It’s impossible not to be excited about science when you’re around Gillian Griffiths, PhD. That’s because many years into her career, Griffiths is still galvanized by research—her colleagues’, her own, and foundational work from decades past. Science thrills her, and when you talk to her, it thrills you too.
Griffiths took the helm as chair of the Department of Cell Biology in April, coming to Yale School of Medicine from the University of Cambridge.
“I got a call from Yale asking if I would be interested,” says Griffiths. While she was flattered by the invitation, such a major international move left her unsure. “But somehow as the conversation went on, it became clear that it could be a lot of fun.”
And it has been. Much like Griffiths herself, the faculty members of her new department “really enjoy their science,” she says. “When I go to a seminar or talk to someone about the science they’re doing, I’m in heaven.”
Griffiths studies cytotoxic T cells, also known as killer T cells. As part of the immune system, they recognize and destroy such harmful cells as those that have been infected with a pathogen or have become cancerous. “They’re absolutely fascinating,” she says. Killer T cells are also the bed- rock of the modern immunotherapies that have transformed cancer treatment.

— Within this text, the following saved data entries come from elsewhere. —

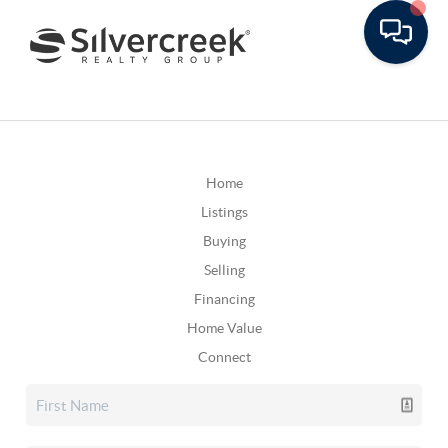
Home
Listings
Buying
Selling
Financing
Home Value
Connect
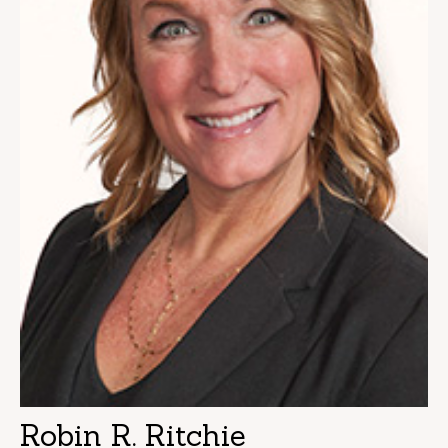
Robin R. Ritchie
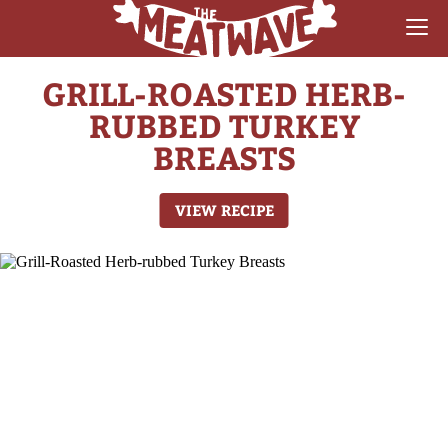
GRILL-ROASTED HERB-
RECIPES
RUBBED TURKEY
COLLECTIONS
BREASTS
SAUCE REVIEWS
VIEW RECIPE
GEAR & GUIDES
MEATWAVES
COMPETITION
ABOUT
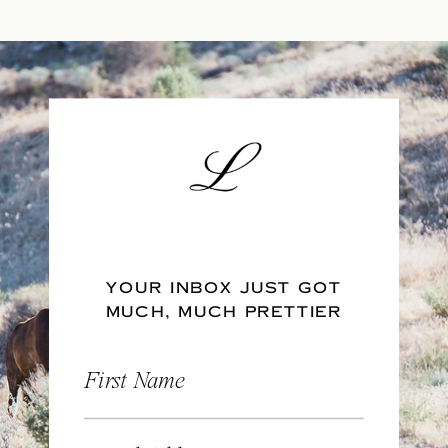
YOUR INBOX JUST GOT
MUCH, MUCH PRETTIER
First Name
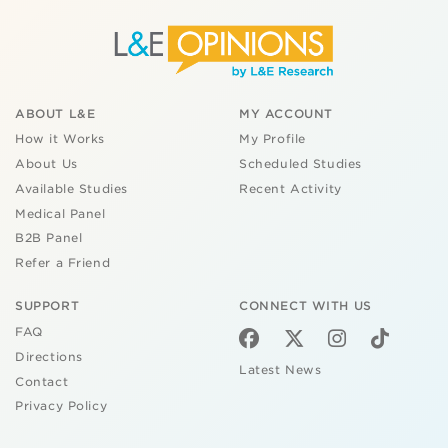
ABOUT L&E
MY ACCOUNT
How it Works
My Profile
About Us
Scheduled Studies
Available Studies
Recent Activity
Medical Panel
B2B Panel
Refer a Friend
SUPPORT
CONNECT WITH US
FAQ
Directions
Latest News
Contact
Privacy Policy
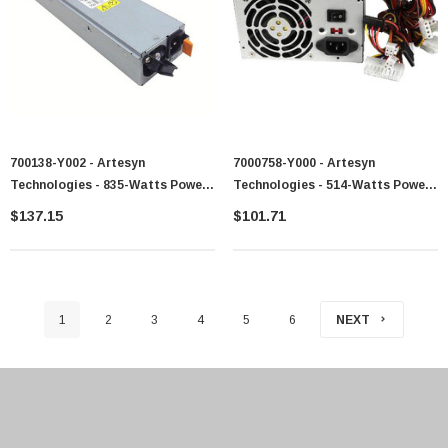
700138-Y002 - Artesyn
7000758-Y000 - Artesyn
Technologies - 835-Watts Power
Technologies - 514-Watts Power
Supply For X3650
Supply For System X225
$137.15
$101.71
1
2
3
4
5
6
NEXT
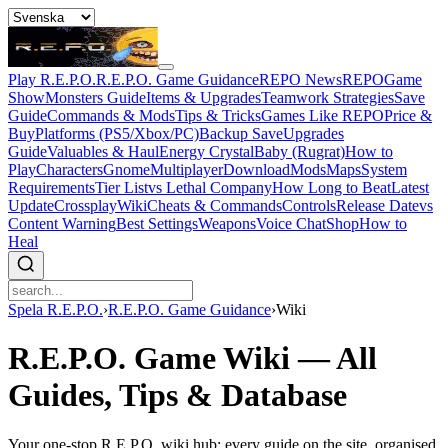
Play R.E.P.O.
R.E.P.O. Game Guidance
REPO News
REPOGame
Show
Monsters Guide
Items & Upgrades
Teamwork Strategies
Save
Guide
Commands & Mods
Tips & Tricks
Games Like REPO
Price &
Buy
Platforms (PS5/Xbox/PC)
Backup Save
Upgrades
Guide
Valuables & Haul
Energy Crystal
Baby (Rugrat)
How to
Play
Characters
Gnome
Multiplayer
Download
Mods
Maps
System
Requirements
Tier List
vs Lethal Company
How Long to Beat
Latest
Update
Crossplay
Wiki
Cheats & Commands
Controls
Release Date
vs
Content Warning
Best Settings
Weapons
Voice Chat
Shop
How to
Heal
Spela R.E.P.O.
›
R.E.P.O. Game Guidance
›
Wiki
R.E.P.O. Game Wiki — All
Guides, Tips & Database
Your one-stop R.E.P.O. wiki hub: every guide on the site, organised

This path—from fundamental understanding to clinical breakthrough—is what makes curiosity-driven research so important, says Griffiths. A desire to figure out how something works enables life-saving treatments down the line. She thinks of collaboration between fundamental cell biology and clinical science as the “golden interface”—a place where a researcher can harness the knowledge of both fields to generate groundbreaking discoveries.
That perspective was part of the department’s origin under George Palade, MD, who established its precursor in 1973, and it’s what Griffiths aims to continue cultivating as chair. Griffiths is looking forward to fostering excitement for science within the department. “It’s a fantastic age in cell biology—what we can do has expanded massively,” she says. “We can see the cell from the molecular side all the way up to rapid live cell imaging. And we can get down to the details of what’s making the cell work and how that relates to different diseases—which is always at the core of what we’re doing.”